O vice Primeiro-Ministro, Olavo Correia, defendeu ontem, segunda-feira, na Cidade da Praia, que Cabo Verde tem de trabalhar para ser “exemplar” no combate à corrupção, mas criticou a generalização na opinião pública de casos pontuais, face às repercussões na reputação nacional.

O também Ministro das Finanças presidia à abertura de um seminário sobre “Transparência na Contratação Pública”, e sublinhou ser uma matéria que é uma das “grandes bandeiras” do Governo do País, que trabalha “todos os dias para a manter içada e intacta”.

“Nós estamos a trabalhar para garantir uma rede de aquisições públicas cada vez mais transparente e com capacidade para punir os prevaricadores”, exemplificou, para de seguida destacar que o nosso País tem “estado a avançar” em matéria de transparência e combate à corrupção, dando ainda como exemplos a recente criação do Conselho de Prevenção da Corrupção ou a nova Lei da Dívida Pública.

Além disso, garantiu o vice PM, as várias autoridades com responsabilidade nesta matéria estão a ser mobilizadas para verem “onde existem buracos na lei, imperfeições e más práticas”, para que o Governo ou o Parlamento “possam intervir de forma precisa e imediata e poder corrigir”.

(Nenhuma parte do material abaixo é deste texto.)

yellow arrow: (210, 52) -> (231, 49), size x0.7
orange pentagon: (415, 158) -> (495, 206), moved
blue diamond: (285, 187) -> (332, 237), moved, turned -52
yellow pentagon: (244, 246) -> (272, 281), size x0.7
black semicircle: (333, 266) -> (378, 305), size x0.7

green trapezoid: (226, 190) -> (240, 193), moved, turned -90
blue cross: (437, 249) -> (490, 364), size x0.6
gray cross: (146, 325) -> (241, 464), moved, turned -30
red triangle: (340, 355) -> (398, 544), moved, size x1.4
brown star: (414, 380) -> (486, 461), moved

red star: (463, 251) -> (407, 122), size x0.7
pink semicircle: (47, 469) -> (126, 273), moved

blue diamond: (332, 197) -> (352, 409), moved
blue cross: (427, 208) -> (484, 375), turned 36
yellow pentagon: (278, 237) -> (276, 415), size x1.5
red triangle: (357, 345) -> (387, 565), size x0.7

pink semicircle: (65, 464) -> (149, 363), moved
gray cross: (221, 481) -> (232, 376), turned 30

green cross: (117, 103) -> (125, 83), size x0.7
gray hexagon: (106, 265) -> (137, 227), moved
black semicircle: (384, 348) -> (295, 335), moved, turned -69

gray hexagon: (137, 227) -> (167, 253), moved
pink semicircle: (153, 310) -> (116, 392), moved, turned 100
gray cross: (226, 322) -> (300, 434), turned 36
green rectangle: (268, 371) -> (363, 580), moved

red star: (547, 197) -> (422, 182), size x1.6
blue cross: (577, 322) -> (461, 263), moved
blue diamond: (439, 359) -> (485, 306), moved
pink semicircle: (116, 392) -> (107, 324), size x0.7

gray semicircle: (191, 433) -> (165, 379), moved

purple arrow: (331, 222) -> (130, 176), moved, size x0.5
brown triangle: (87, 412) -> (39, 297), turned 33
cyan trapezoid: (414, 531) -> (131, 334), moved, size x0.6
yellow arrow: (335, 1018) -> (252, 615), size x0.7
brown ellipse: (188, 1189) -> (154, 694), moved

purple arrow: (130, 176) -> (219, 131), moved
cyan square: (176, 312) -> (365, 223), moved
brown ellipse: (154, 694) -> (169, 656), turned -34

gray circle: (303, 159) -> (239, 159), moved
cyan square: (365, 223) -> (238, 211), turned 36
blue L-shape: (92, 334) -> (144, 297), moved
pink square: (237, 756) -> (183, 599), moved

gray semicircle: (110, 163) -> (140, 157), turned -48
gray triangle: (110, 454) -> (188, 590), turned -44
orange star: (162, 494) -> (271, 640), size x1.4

“Nós temos que continuar a trabalhar por forma a que Cabo Verde seja um País exemplar em matéria da corrupção”, assegurou, reiterando que o “maior ativo” que Cabo Verde tem para vender ao mundo é a confiança. “E ninguém tem o direito de estar a matar a confiança sem provas ou com base em palpites, porque quem perde é o País”, disse.

A reputação nacional foi construída ao longo de anos com base nos “esforços de todos”, vincou, ainda, acentuando que em “havendo um caso de corrupção ou indícios”, não é possível permitir “que toda uma máquina pública, toda uma entidade e toda uma instituição sejam penalizadas, vilipendiadas ou até danificada a sua imagem”.

“Quando houver um caso, esse caso deve ser devidamente investigado e o infrator devidamente reprimido nos termos da lei”, afirmou.